§ **THE DATA**
#####
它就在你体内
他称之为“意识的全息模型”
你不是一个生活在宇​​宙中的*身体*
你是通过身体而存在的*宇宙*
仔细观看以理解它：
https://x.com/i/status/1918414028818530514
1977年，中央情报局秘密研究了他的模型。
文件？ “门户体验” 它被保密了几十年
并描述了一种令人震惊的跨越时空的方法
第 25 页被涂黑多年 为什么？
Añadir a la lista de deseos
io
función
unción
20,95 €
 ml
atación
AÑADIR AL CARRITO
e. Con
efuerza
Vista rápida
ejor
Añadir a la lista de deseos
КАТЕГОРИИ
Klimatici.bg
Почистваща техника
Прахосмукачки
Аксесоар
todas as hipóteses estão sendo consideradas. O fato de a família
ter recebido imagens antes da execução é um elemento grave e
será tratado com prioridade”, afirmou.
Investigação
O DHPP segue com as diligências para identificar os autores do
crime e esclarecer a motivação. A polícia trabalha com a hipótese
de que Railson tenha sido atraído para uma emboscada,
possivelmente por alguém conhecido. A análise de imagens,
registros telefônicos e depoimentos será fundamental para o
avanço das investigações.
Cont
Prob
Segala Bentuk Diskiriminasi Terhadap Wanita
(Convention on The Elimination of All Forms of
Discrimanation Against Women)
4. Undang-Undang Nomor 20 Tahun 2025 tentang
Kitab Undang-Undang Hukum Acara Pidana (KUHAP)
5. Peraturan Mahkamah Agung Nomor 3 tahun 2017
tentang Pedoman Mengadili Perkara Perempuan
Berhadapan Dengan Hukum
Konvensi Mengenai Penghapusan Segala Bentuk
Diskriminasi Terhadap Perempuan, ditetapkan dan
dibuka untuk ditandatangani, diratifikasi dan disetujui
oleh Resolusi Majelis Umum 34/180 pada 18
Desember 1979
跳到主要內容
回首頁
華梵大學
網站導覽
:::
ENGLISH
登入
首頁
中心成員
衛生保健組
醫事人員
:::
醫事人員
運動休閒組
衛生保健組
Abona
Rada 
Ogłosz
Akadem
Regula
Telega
#####
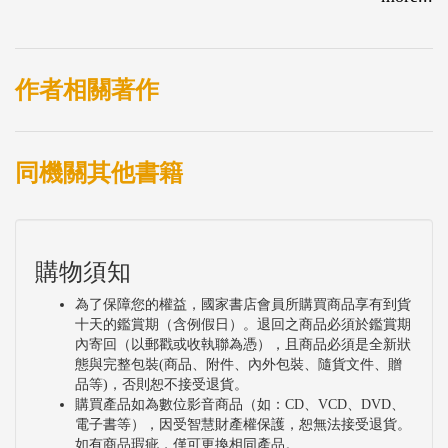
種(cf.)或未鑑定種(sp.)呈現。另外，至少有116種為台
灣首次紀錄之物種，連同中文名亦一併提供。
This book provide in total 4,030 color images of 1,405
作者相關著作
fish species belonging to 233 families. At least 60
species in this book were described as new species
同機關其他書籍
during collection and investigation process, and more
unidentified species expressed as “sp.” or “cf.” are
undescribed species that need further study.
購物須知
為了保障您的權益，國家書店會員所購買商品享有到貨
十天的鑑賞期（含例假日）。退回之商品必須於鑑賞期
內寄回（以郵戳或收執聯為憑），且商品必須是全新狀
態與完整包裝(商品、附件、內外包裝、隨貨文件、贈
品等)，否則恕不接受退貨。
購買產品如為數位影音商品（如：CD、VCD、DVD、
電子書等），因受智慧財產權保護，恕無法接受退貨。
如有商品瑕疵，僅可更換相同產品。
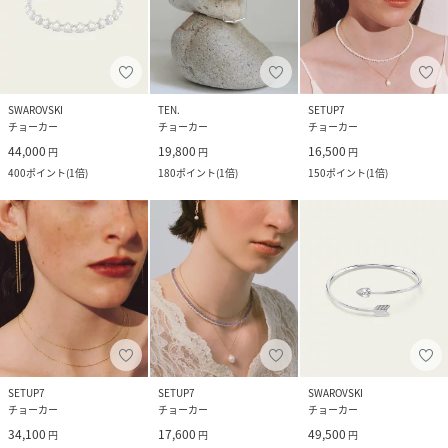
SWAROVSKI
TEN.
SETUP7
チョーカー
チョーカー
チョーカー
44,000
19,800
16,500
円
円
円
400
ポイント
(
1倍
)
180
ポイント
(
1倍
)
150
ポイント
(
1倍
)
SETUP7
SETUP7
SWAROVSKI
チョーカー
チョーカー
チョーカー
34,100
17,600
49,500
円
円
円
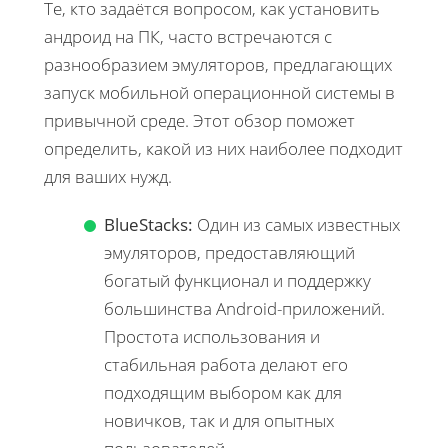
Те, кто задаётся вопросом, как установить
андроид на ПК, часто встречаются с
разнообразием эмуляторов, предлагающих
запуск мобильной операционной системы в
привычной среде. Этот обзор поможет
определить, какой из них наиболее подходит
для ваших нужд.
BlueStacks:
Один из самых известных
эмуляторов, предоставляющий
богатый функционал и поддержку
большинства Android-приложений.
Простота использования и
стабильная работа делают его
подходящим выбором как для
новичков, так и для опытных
#####
§ **TASK DETAILS**
If a line in the data above holds the string "эмуляторов", copy it.

§ **EXERCISE ANSWER**
разнообразием эмуляторов, предлагающих
эмуляторов, предоставляющий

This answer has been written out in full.